Material for the task:

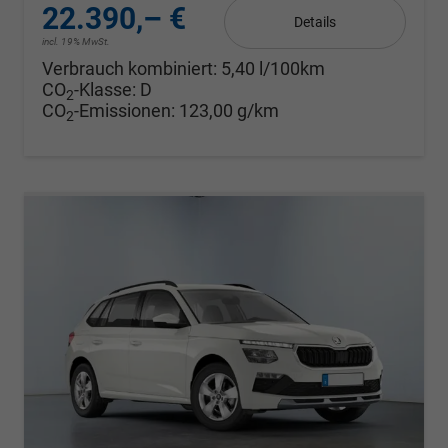
22.390,– €
Details
incl. 19% MwSt.
Verbrauch kombiniert:
5,40 l/100km
CO
-Klasse:
D
2
CO
-Emissionen:
123,00 g/km
2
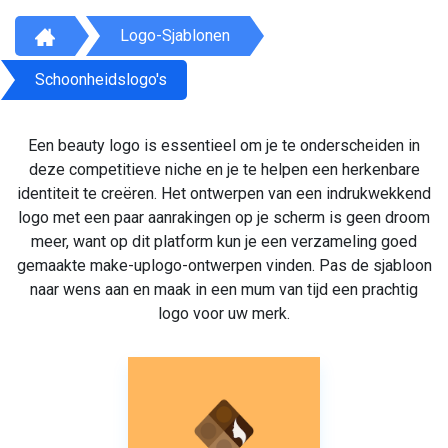
Logo-Sjablonen
Schoonheidslogo's
Een beauty logo is essentieel om je te onderscheiden in
deze competitieve niche en je te helpen een herkenbare
identiteit te creëren. Het ontwerpen van een indrukwekkend
logo met een paar aanrakingen op je scherm is geen droom
meer, want op dit platform kun je een verzameling goed
gemaakte make-uplogo-ontwerpen vinden. Pas de sjabloon
naar wens aan en maak in een mum van tijd een prachtig
logo voor uw merk.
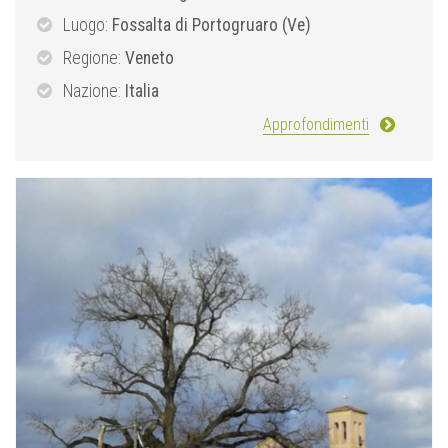
Luogo:
Fossalta di Portogruaro (Ve)
Regione:
Veneto
Nazione:
Italia
Approfondimenti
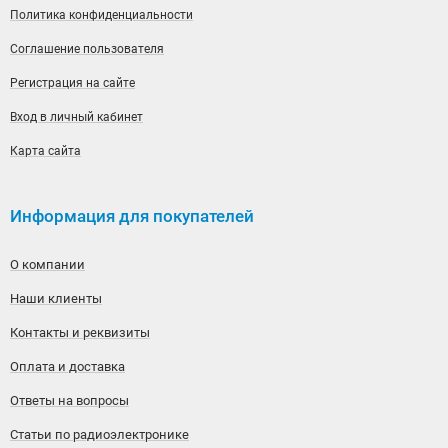
Политика конфиденциальности
Соглашение пользователя
Регистрация на сайте
Вход в личный кабинет
Карта сайта
Информация для покупателей
О компании
Наши клиенты
Контакты и реквизиты
Оплата и доставка
Ответы на вопросы
Статьи по радиоэлектронике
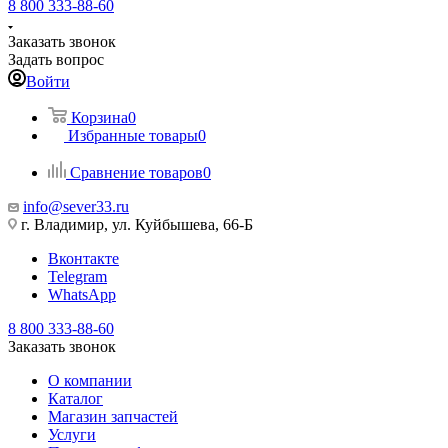
8 800 333-88-60
Заказать звонок
Задать вопрос
Войти
Корзина
0
Избранные товары
0
Сравнение товаров
0
info@sever33.ru
г. Владимир, ул. Куйбышева, 66-Б
Вконтакте
Telegram
WhatsApp
8 800 333-88-60
Заказать звонок
О компании
Каталог
Магазин запчастей
Услуги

Requirement: Starting from the line that contains "Schoonheidslogo's", transcribe exactly each line down to the final line of the material above, excluding every picture and adding nothing else.

Output below:
Schoonheidslogo's
Een beauty logo is essentieel om je te onderscheiden in
deze competitieve niche en je te helpen een herkenbare
identiteit te creëren. Het ontwerpen van een indrukwekkend
logo met een paar aanrakingen op je scherm is geen droom
meer, want op dit platform kun je een verzameling goed
gemaakte make-uplogo-ontwerpen vinden. Pas de sjabloon
naar wens aan en maak in een mum van tijd een prachtig
logo voor uw merk.
Luogo:
Fossalta di Portogruaro (Ve)
Regione:
Veneto
Nazione:
Italia
Approfondimenti
Политика конфиденциальности
Соглашение пользователя
Регистрация на сайте
Вход в личный кабинет
Карта сайта
Информация для покупателей
О компании
Наши клиенты
Контакты и реквизиты
Оплата и доставка
Ответы на вопросы
Статьи по радиоэлектронике
8 800 333-88-60
Заказать звонок
Задать вопрос
Войти
Корзина
0
Избранные товары
0
Сравнение товаров
0
info@sever33.ru
г. Владимир, ул. Куйбышева, 66-Б
Вконтакте
Telegram
WhatsApp
8 800 333-88-60
Заказать звонок
О компании
Каталог
Магазин запчастей
Услуги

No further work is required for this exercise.